### Entries provided:
────
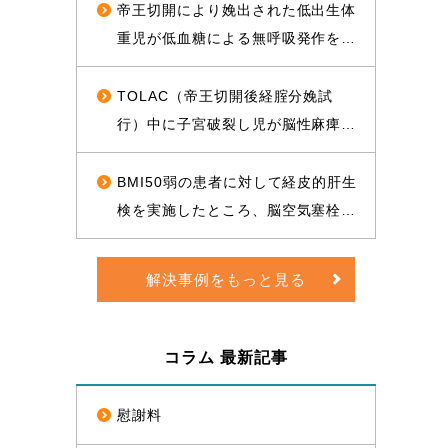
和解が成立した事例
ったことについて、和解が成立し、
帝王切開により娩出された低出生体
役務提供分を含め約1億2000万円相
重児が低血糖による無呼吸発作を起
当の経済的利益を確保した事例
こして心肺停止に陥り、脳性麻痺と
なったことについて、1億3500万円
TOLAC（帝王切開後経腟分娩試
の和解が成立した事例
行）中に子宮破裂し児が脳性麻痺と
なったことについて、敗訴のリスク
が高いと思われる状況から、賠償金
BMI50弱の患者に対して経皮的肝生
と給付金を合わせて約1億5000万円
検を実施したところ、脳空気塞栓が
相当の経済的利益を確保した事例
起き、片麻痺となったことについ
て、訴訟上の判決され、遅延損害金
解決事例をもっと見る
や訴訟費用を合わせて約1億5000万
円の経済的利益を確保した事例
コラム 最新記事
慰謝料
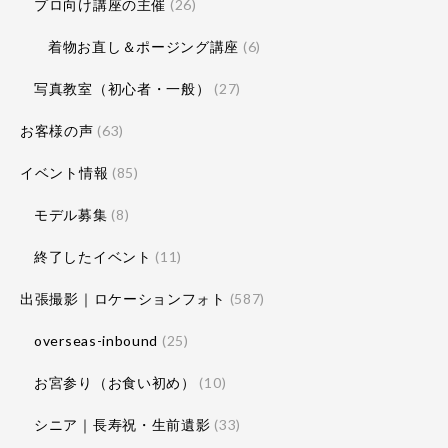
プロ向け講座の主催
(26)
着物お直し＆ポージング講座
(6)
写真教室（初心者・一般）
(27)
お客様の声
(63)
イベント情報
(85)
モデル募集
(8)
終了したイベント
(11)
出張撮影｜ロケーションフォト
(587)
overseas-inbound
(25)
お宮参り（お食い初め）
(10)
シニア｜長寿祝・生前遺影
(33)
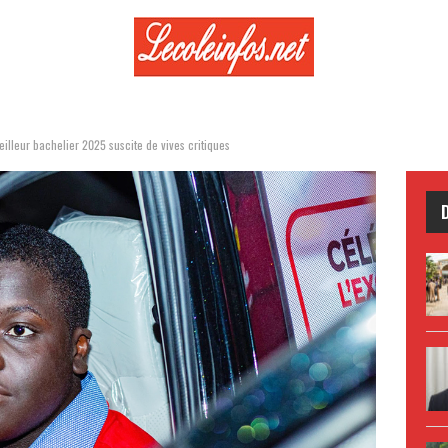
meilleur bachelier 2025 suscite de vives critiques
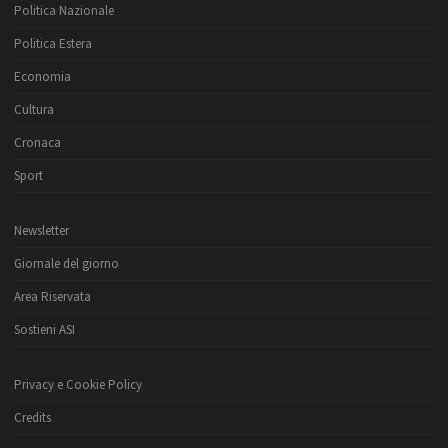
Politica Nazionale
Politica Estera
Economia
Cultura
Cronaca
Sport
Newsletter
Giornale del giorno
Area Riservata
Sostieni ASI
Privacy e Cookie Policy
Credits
────
Extract, from the listing above, every line where the string "Politica" occurs.

### Solution to this problem:
Politica Nazionale
Politica Estera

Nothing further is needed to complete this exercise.